In the data below, set down exactly the lines from the one containing "elektronik yang dibentuk" up to and including the one containing "2025年3月 (1)". Leave the pictures out.

-- Records for this task follows --

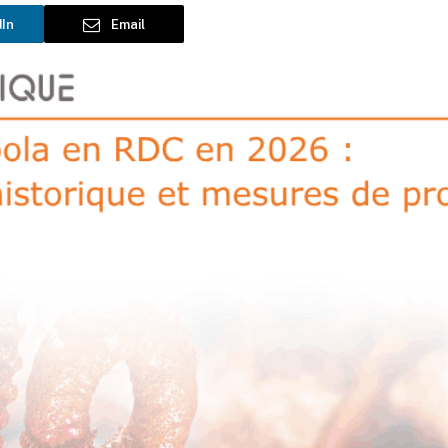
dIn
Email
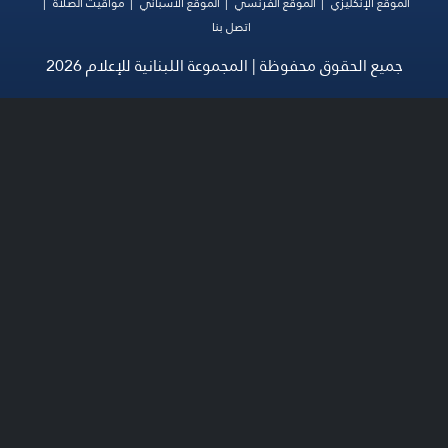
الموقع الإنكليزي
الموقع الفرنسي
الموقع الأسباني
مواقيت الصلاة
اتصل بنا
جميع الحقوق محفوظة | المجموعة اللبنانية للإعلام 2026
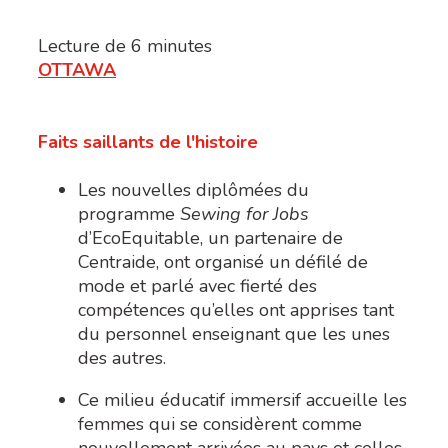
Lecture de
6
minutes
OTTAWA
Faits saillants de l'histoire
Les nouvelles diplômées du
programme
Sewing for Jobs
d’EcoEquitable, un partenaire de
Centraide, ont organisé un défilé de
mode et parlé avec fierté des
compétences qu’elles ont apprises tant
du personnel enseignant que les unes
des autres.
Ce milieu éducatif immersif accueille les
femmes qui se considèrent comme
nouvellement arrivées au pays et celles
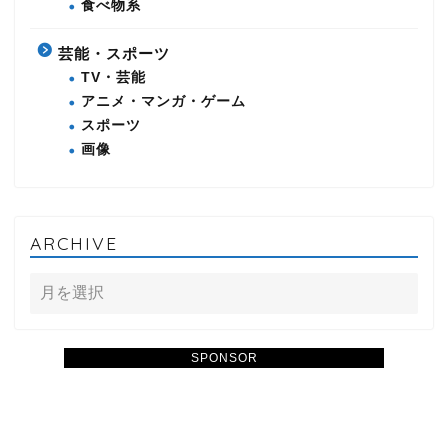
食べ物系
芸能・スポーツ
TV・芸能
アニメ・マンガ・ゲーム
スポーツ
画像
ARCHIVE
SPONSOR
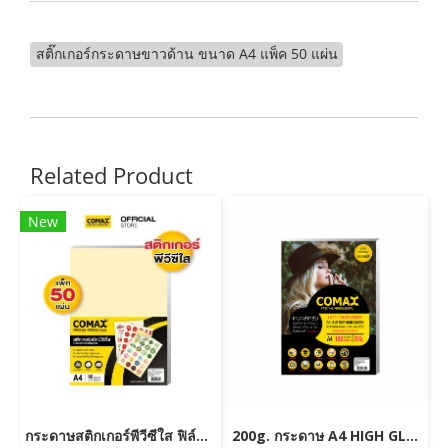
สติ๊กเกอร์กระดาษขาวด้าน ขนาด A4 แพ็ค 50 แผ่น
Related Product
New
กระดาษสติกเกอร์พีวีซีใส ฟิล์มใส กันน้ำ กาวเหนียว ติดทน ขนาด A4 แพ็ค 50 แผ่น
200g. กระดาษ A4 HIGH GLOSSY PHOTO INKJET PAPER (WATER RESISTANT) 100 แผ่น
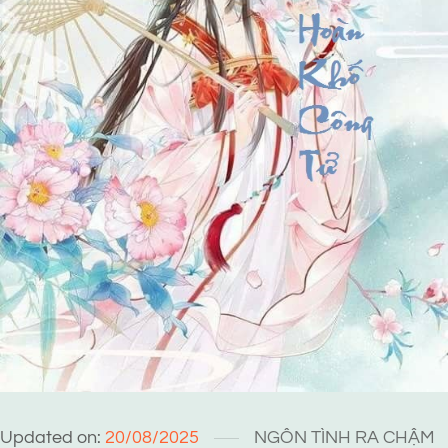
Updated on:
20/08/2025
NGÔN TÌNH
RA CHẬM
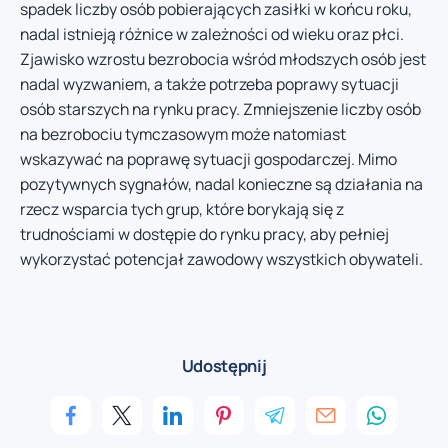
spadek liczby osób pobierających zasiłki w końcu roku,
nadal istnieją różnice w zależności od wieku oraz płci.
Zjawisko wzrostu bezrobocia wśród młodszych osób jest
nadal wyzwaniem, a także potrzeba poprawy sytuacji
osób starszych na rynku pracy. Zmniejszenie liczby osób
na bezrobociu tymczasowym może natomiast
wskazywać na poprawę sytuacji gospodarczej. Mimo
pozytywnych sygnałów, nadal konieczne są działania na
rzecz wsparcia tych grup, które borykają się z
trudnościami w dostępie do rynku pracy, aby pełniej
wykorzystać potencjał zawodowy wszystkich obywateli.
Udostępnij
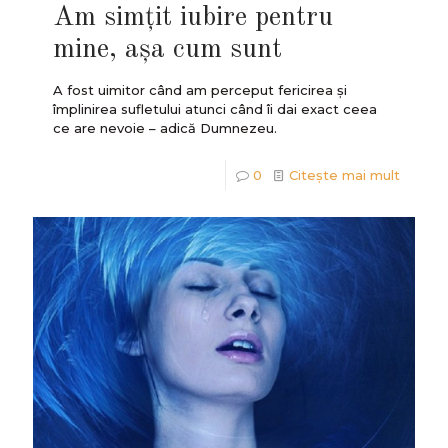
Am simțit iubire pentru
mine, așa cum sunt
A fost uimitor când am perceput fericirea și
împlinirea sufletului atunci când îi dai exact ceea
ce are nevoie – adică Dumnezeu.
0
Citește mai mult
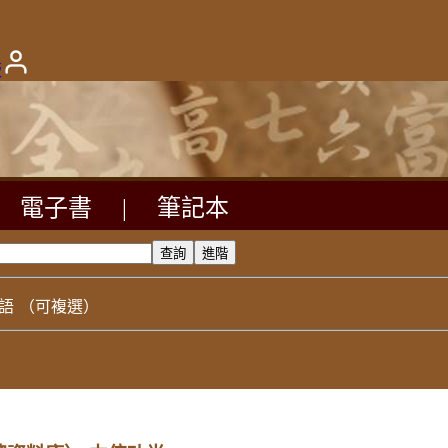
版
電子書
|
筆記本
語
（可複選）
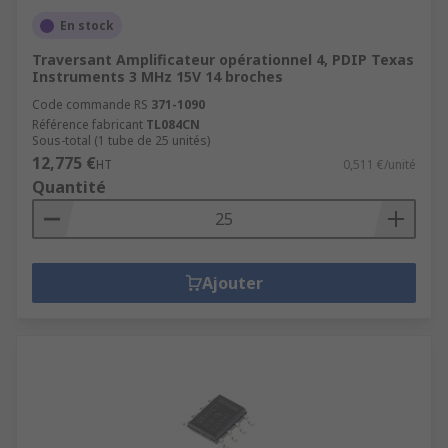
En stock
Traversant Amplificateur opérationnel 4, PDIP Texas
Instruments 3 MHz 15V 14 broches
Code commande RS
371-1090
Référence fabricant
TL084CN
Sous-total (1 tube de 25 unités)
12,775 €
HT
0,511 €/unité
Quantité
Ajouter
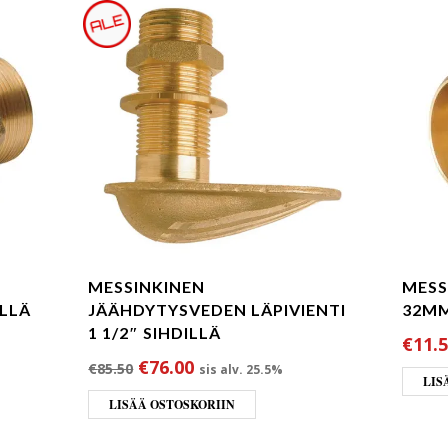
MESSINKINEN
MESS
ELLÄ
JÄÄHDYTYSVEDEN LÄPIVIENTI
32M
1 1/2″ SIHDILLÄ
€
11.
Alkuperäinen hinta oli: €85.50.
Nykyinen hinta on: €76.00.
€
76.00
€
85.50
sis alv. 25.5%
LIS
LISÄÄ OSTOSKORIIN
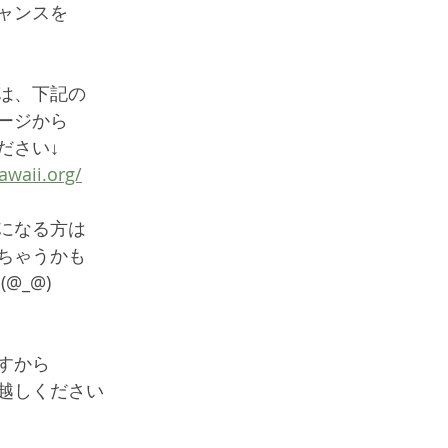
ャンスを
は、下記の
ージから
ださい↓
waii.org/
になる方は
ちゃうかも
@_@)
すから
越しください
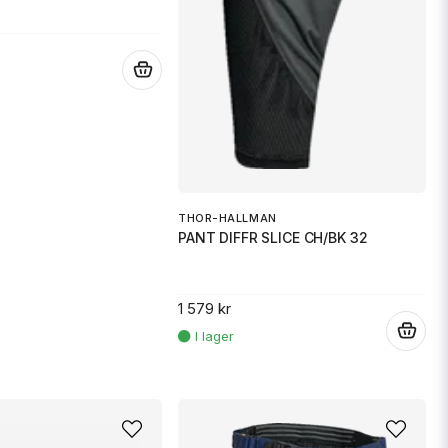
.
THOR-HALLMAN
PANT DIFFR SLICE CH/BK 32
1 579 kr
.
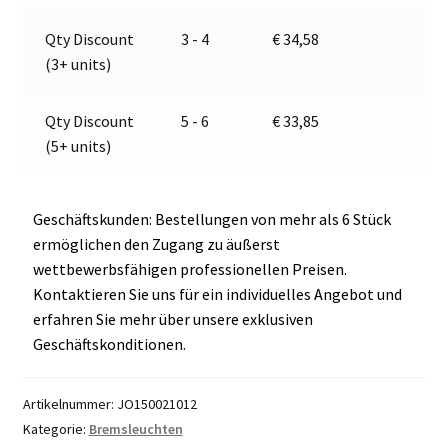
v
e
Qty Discount
3 - 4
€
34,58
:
(3+ units)
Qty Discount
5 - 6
€
33,85
(5+ units)
Geschäftskunden: Bestellungen von mehr als 6 Stück
ermöglichen den Zugang zu äußerst
wettbewerbsfähigen professionellen Preisen.
Kontaktieren Sie uns für ein individuelles Angebot und
erfahren Sie mehr über unsere exklusiven
Geschäftskonditionen.
Artikelnummer:
JO150021012
Kategorie:
Bremsleuchten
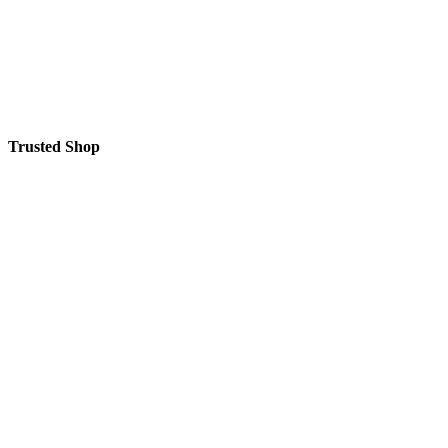
Trusted Shop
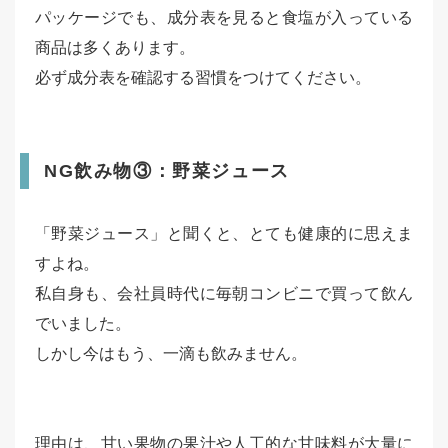
パッケージでも、成分表を見ると食塩が入っている
商品は多くあります。
必ず成分表を確認する習慣をつけてください。
NG飲み物③：野菜ジュース
「野菜ジュース」と聞くと、とても健康的に思えま
すよね。
私自身も、会社員時代に毎朝コンビニで買って飲ん
でいました。
しかし今はもう、一滴も飲みません。
理由は、甘い果物の果汁や人工的な甘味料が大量に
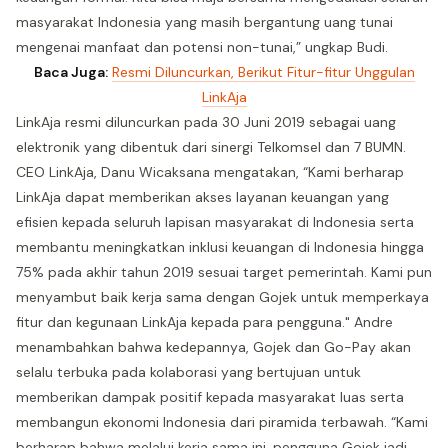
masyarakat Indonesia yang masih bergantung uang tunai
mengenai manfaat dan potensi non-tunai,” ungkap Budi.
Baca Juga:
Resmi Diluncurkan, Berikut Fitur-fitur Unggulan
LinkAja
LinkAja resmi diluncurkan pada 30 Juni 2019 sebagai uang
elektronik yang dibentuk dari sinergi Telkomsel dan 7 BUMN.
CEO LinkAja, Danu Wicaksana mengatakan, “Kami berharap
LinkAja dapat memberikan akses layanan keuangan yang
efisien kepada seluruh lapisan masyarakat di Indonesia serta
membantu meningkatkan inklusi keuangan di Indonesia hingga
75% pada akhir tahun 2019 sesuai target pemerintah. Kami pun
menyambut baik kerja sama dengan Gojek untuk memperkaya
fitur dan kegunaan LinkAja kepada para pengguna." Andre
menambahkan bahwa kedepannya, Gojek dan Go-Pay akan
selalu terbuka pada kolaborasi yang bertujuan untuk
memberikan dampak positif kepada masyarakat luas serta
membangun ekonomi Indonesia dari piramida terbawah. “Kami
berharap bahwa melalui kerja sama ini, pengguna Gojek jadi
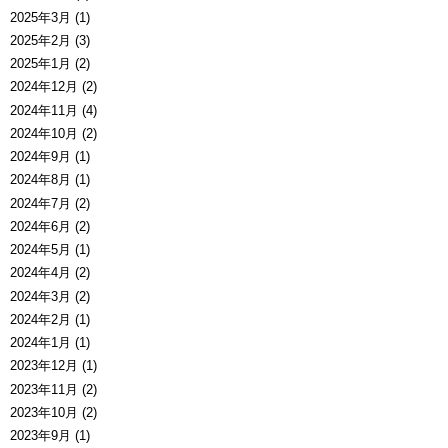
2025年3月 (1)
2025年2月 (3)
2025年1月 (2)
2024年12月 (2)
2024年11月 (4)
2024年10月 (2)
2024年9月 (1)
2024年8月 (1)
2024年7月 (2)
2024年6月 (2)
2024年5月 (1)
2024年4月 (2)
2024年3月 (2)
2024年2月 (1)
2024年1月 (1)
2023年12月 (1)
2023年11月 (2)
2023年10月 (2)
2023年9月 (1)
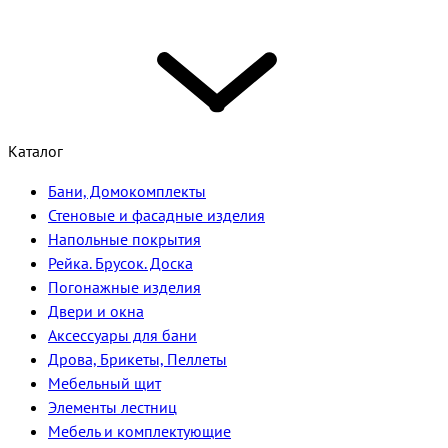
Каталог
Бани, Домокомплекты
Стеновые и фасадные изделия
Напольные покрытия
Рейка. Брусок. Доска
Погонажные изделия
Двери и окна
Аксессуары для бани
Дрова, Брикеты, Пеллеты
Мебельный щит
Элементы лестниц
Мебель и комплектующие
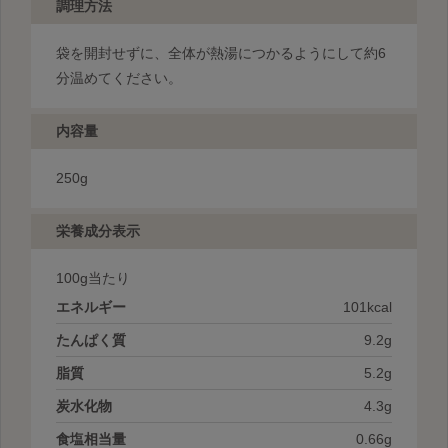
調理方法
袋を開封せずに、全体が熱湯につかるようにして約6
分温めてください。
内容量
250g
栄養成分表示
100g
当たり
エネルギー
101kcal
たんぱく質
9.2g
脂質
5.2g
炭水化物
4.3g
食塩相当量
0.66g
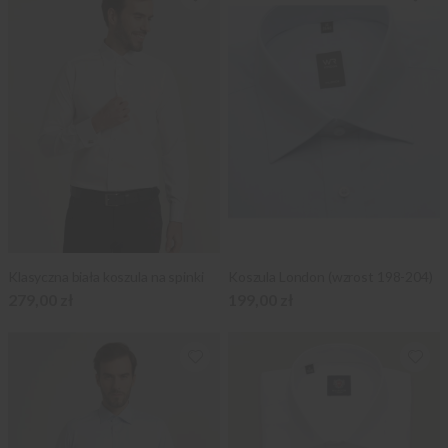
Klasyczna biała koszula na spinki
Koszula London (wzrost 198-204)
279,00 zł
199,00 zł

-- Records for this task concluded --

**Worked solution:**
elektronik yang dibentuk dari sinergi Telkomsel dan 7 BUMN.
CEO LinkAja, Danu Wicaksana mengatakan, “Kami berharap
LinkAja dapat memberikan akses layanan keuangan yang
efisien kepada seluruh lapisan masyarakat di Indonesia serta
membantu meningkatkan inklusi keuangan di Indonesia hingga
75% pada akhir tahun 2019 sesuai target pemerintah. Kami pun
menyambut baik kerja sama dengan Gojek untuk memperkaya
fitur dan kegunaan LinkAja kepada para pengguna." Andre
menambahkan bahwa kedepannya, Gojek dan Go-Pay akan
selalu terbuka pada kolaborasi yang bertujuan untuk
memberikan dampak positif kepada masyarakat luas serta
membangun ekonomi Indonesia dari piramida terbawah. “Kami
berharap bahwa melalui kerja sama ini, pengguna Gojek jadi
2025年3月 (1)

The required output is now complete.